Return each entry word for word. Leave the images out.

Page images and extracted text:

- - -

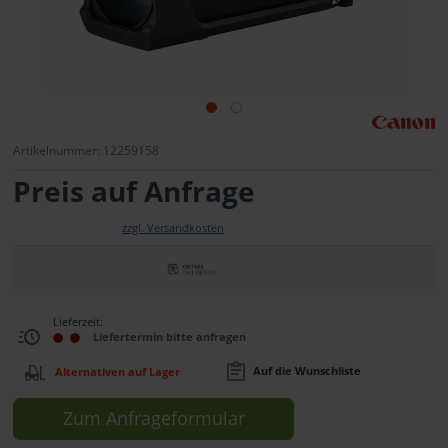
Artikelnummer: 12259158
Preis auf Anfrage
zzgl. Versandkosten
Lieferzeit:
Liefertermin bitte anfragen
Auf die Wunschliste
Alternativen auf Lager
Zum Anfrageformular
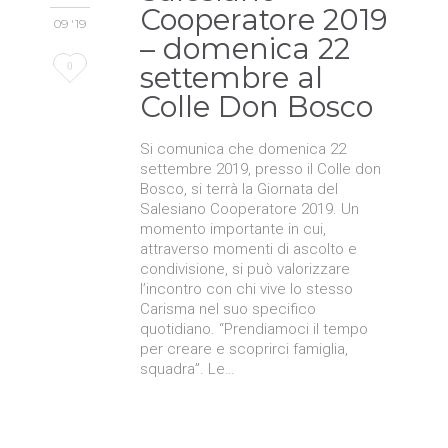
Cooperatore 2019
09 '19
– domenica 22
Love
0
settembre al
Colle Don Bosco
it
Si comunica che domenica 22
settembre 2019, presso il Colle don
Bosco, si terrà la Giornata del
Salesiano Cooperatore 2019. Un
momento importante in cui,
attraverso momenti di ascolto e
condivisione, si può valorizzare
l’incontro con chi vive lo stesso
Carisma nel suo specifico
quotidiano. “Prendiamoci il tempo
per creare e scoprirci famiglia,
squadra”. Le…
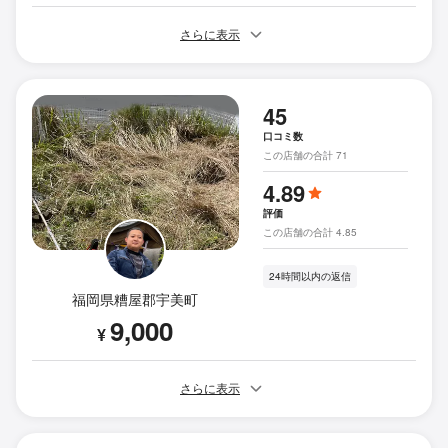
さらに表示
45
口コミ数
この店舗の合計 71
4.89
評価
この店舗の合計 4.85
24時間以内の返信
福岡県糟屋郡宇美町
9,000
¥
さらに表示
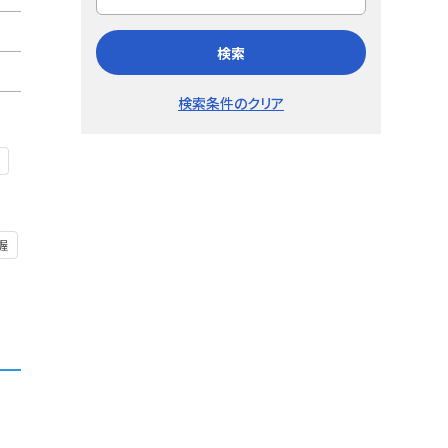
検索
検索条件のクリア
握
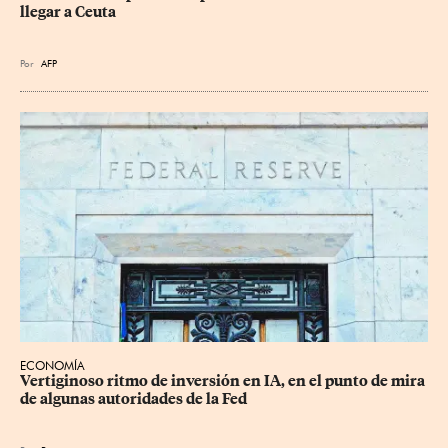
llegar a Ceuta
Por
AFP
ECONOMÍA
Vertiginoso ritmo de inversión en IA, en el punto de mira 
de algunas autoridades de la Fed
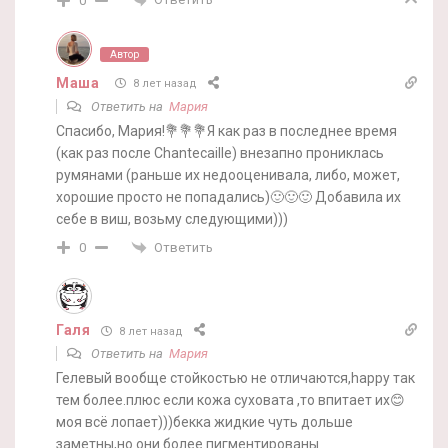
0
Автор
Маша
8 лет назад
Ответить на
Мария
Спасибо, Мария!💐💐💐Я как раз в последнее время
(как раз после Chantecaille) внезапно прониклась
румянами (раньше их недооценивала, либо, может,
хорошие просто не попадались)🙂🙂🙂 Добавила их
себе в виш, возьму следующими)))
Ответить
0
Галя
8 лет назад
Ответить на
Мария
Гелевый вообще стойкостью не отличаются,happy так
тем более.плюс если кожа суховата ,то впитает их😊
моя всё лопает)))бекка жидкие чуть дольше
заметны,но они более пигментированы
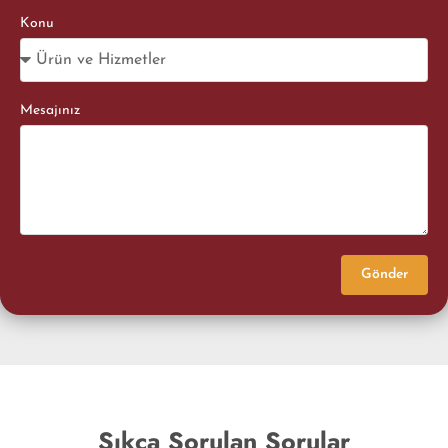
Konu
Mesajınız
Gönder
Sıkça Sorulan Sorular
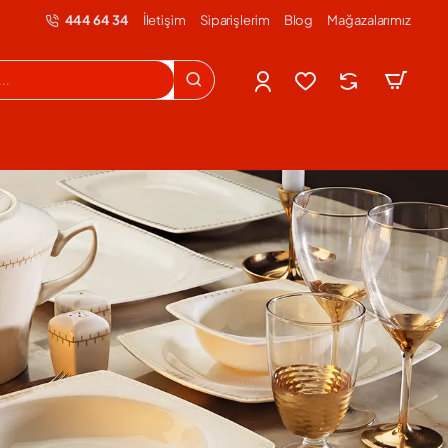
444 64 34
İletişim
Siparişlerim
Blog
Mağazalarımız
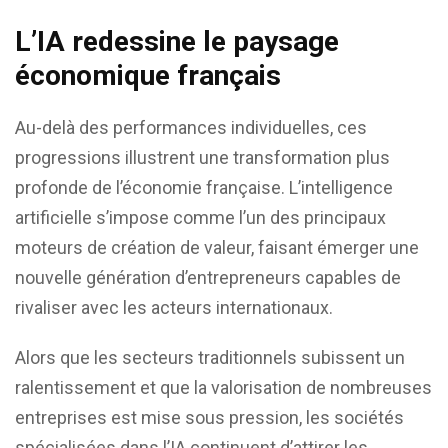
L’IA redessine le paysage
économique français
Au-delà des performances individuelles, ces
progressions illustrent une transformation plus
profonde de l’économie française. L’intelligence
artificielle s’impose comme l’un des principaux
moteurs de création de valeur, faisant émerger une
nouvelle génération d’entrepreneurs capables de
rivaliser avec les acteurs internationaux.
Alors que les secteurs traditionnels subissent un
ralentissement et que la valorisation de nombreuses
entreprises est mise sous pression, les sociétés
spécialisées dans l’IA continuent d’attirer les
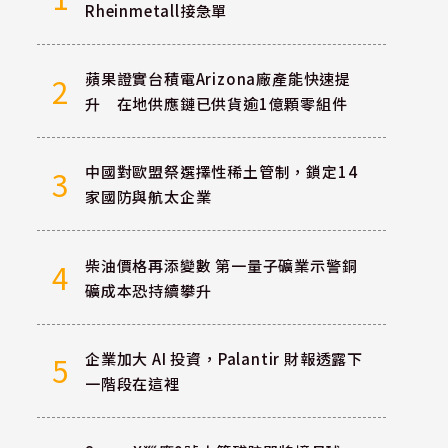
Rheinmetall接急單
蘋果證實台積電Arizona廠產能快速提
2
升 在地供應鏈已供貨逾1億顆零組件
中國對歐盟祭選擇性稀土管制，鎖定14
3
家國防與航太企業
柴油價格再添變數 第一量子礦業示警銅
4
礦成本恐持續攀升
企業加大 AI 投資，Palantir 財報透露下
5
一階段在這裡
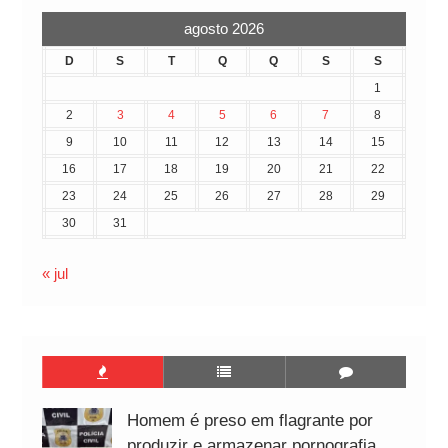
agosto 2026
D
S
T
Q
Q
S
S
1
2
3
4
5
6
7
8
9
10
11
12
13
14
15
16
17
18
19
20
21
22
23
24
25
26
27
28
29
30
31
« jul
Homem é preso em flagrante por
produzir e armazenar pornografia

- - -

Expected output
Artikelnummer: 12259158
Preis auf Anfrage
zzgl. Versandkosten
Lieferzeit:
Liefertermin bitte anfragen
Auf die Wunschliste
Alternativen auf Lager
Zum Anfrageformular
Cooperatore 2019
09 '19
– domenica 22
Love
0
settembre al
Colle Don Bosco
it
Si comunica che domenica 22
settembre 2019, presso il Colle don
Bosco, si terrà la Giornata del
Salesiano Cooperatore 2019. Un
momento importante in cui,
attraverso momenti di ascolto e
condivisione, si può valorizzare
l’incontro con chi vive lo stesso
Carisma nel suo specifico
quotidiano. “Prendiamoci il tempo
per creare e scoprirci famiglia,
squadra”. Le…
さらに表示
45
口コミ数
この店舗の合計 71
4.89
評価
この店舗の合計 4.85
24時間以内の返信
福岡県糟屋郡宇美町
9,000
¥
さらに表示
検索
検索条件のクリア
握
llegar a Ceuta
Por
AFP
ECONOMÍA
Vertiginoso ritmo de inversión en IA, en el punto de mira 
de algunas autoridades de la Fed
0
Автор
Маша
8 лет назад
Ответить на
Мария
Спасибо, Мария!💐💐💐Я как раз в последнее время
(как раз после Chantecaille) внезапно прониклась
румянами (раньше их недооценивала, либо, может,
хорошие просто не попадались)🙂🙂🙂 Добавила их
себе в виш, возьму следующими)))
Ответить
0
Галя
8 лет назад
Ответить на
Мария
Гелевый вообще стойкостью не отличаются,happy так
тем более.плюс если кожа суховата ,то впитает их😊
моя всё лопает)))бекка жидкие чуть дольше
заметны,но они более пигментированы
Konu
Mesajınız
Gönder
Sıkça Sorulan Sorular
444 64 34
İletişim
Siparişlerim
Blog
Mağazalarımız
L’IA redessine le paysage
économique français
Au-delà des performances individuelles, ces
progressions illustrent une transformation plus
profonde de l’économie française. L’intelligence
artificielle s’impose comme l’un des principaux
moteurs de création de valeur, faisant émerger une
nouvelle génération d’entrepreneurs capables de
rivaliser avec les acteurs internationaux.
Alors que les secteurs traditionnels subissent un
ralentissement et que la valorisation de nombreuses
entreprises est mise sous pression, les sociétés
spécialisées dans l’IA continuent d’attirer les
Rheinmetall接急單
蘋果證實台積電Arizona廠產能快速提
2
升 在地供應鏈已供貨逾1億顆零組件
中國對歐盟祭選擇性稀土管制，鎖定14
3
家國防與航太企業
柴油價格再添變數 第一量子礦業示警銅
4
礦成本恐持續攀升
企業加大 AI 投資，Palantir 財報透露下
5
一階段在這裡
agosto 2026
D
S
T
Q
Q
S
S
1
2
3
4
5
6
7
8
9
10
11
12
13
14
15
16
17
18
19
20
21
22
23
24
25
26
27
28
29
30
31
« jul
Homem é preso em flagrante por
produzir e armazenar pornografia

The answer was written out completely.